╭─ Records to use
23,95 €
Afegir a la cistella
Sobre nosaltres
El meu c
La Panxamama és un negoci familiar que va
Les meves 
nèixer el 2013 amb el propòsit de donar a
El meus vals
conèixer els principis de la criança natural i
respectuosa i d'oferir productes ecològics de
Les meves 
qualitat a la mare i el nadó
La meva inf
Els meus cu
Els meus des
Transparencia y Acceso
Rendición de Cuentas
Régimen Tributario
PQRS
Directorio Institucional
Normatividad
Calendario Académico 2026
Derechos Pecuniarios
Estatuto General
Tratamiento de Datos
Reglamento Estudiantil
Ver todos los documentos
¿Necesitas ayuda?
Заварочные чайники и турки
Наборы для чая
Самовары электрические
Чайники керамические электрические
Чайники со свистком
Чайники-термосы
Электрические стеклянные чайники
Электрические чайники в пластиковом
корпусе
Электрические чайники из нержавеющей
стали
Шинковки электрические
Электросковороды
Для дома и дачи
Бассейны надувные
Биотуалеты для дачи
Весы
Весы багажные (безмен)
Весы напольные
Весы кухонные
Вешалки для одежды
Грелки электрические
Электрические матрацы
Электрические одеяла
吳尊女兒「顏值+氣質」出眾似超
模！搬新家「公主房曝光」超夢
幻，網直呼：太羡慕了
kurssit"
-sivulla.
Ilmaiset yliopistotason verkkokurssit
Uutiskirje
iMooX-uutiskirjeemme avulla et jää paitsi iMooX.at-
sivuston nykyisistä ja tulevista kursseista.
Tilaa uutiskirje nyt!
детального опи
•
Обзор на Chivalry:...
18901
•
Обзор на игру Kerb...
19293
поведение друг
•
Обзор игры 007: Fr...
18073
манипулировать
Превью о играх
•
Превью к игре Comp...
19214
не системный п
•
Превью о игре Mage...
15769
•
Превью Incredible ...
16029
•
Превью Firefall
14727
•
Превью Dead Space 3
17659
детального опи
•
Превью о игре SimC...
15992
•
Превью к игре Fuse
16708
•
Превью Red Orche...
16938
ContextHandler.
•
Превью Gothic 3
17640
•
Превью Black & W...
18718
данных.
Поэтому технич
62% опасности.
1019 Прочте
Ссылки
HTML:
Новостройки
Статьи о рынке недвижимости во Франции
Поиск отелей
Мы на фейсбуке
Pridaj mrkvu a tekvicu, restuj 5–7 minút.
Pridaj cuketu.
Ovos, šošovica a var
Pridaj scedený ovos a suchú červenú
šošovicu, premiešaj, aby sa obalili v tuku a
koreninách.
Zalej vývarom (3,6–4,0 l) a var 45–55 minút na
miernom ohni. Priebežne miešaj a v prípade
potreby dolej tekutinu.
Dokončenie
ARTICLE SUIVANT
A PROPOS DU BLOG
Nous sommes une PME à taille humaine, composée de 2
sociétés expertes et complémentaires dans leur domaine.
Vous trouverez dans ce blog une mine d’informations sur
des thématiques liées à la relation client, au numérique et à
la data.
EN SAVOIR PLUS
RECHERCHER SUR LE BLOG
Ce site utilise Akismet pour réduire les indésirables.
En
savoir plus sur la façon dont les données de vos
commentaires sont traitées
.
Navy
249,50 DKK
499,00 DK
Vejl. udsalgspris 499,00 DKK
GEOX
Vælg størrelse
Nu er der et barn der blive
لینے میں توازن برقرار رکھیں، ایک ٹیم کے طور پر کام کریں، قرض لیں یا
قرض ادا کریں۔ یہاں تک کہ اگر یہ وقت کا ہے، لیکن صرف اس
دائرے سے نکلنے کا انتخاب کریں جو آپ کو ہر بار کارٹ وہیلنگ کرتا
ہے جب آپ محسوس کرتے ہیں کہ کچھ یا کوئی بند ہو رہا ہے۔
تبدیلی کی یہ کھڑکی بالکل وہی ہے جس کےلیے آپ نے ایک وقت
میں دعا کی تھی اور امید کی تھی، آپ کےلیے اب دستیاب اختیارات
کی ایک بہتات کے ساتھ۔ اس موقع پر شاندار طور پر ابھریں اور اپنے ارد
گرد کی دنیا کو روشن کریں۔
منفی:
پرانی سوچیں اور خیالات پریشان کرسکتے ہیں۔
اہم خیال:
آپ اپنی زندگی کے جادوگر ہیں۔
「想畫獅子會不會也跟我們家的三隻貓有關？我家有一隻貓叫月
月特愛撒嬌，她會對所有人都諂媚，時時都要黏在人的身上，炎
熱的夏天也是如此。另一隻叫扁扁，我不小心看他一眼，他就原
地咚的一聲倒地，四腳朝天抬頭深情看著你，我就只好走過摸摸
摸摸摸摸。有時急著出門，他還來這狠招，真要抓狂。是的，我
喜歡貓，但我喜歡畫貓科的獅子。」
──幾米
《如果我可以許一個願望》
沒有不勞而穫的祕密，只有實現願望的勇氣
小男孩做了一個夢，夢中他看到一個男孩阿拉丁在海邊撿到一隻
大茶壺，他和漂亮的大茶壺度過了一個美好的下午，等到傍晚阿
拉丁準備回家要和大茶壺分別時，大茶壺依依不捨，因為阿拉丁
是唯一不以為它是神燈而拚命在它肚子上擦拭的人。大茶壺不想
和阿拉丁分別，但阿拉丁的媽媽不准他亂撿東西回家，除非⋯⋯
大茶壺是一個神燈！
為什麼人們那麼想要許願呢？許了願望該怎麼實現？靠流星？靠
╰─
* [The problem]:
From the data above, copy each line where the string "dans" appears.

* [Answer]:
sociétés expertes et complémentaires dans leur domaine.
Vous trouverez dans ce blog une mine d’informations sur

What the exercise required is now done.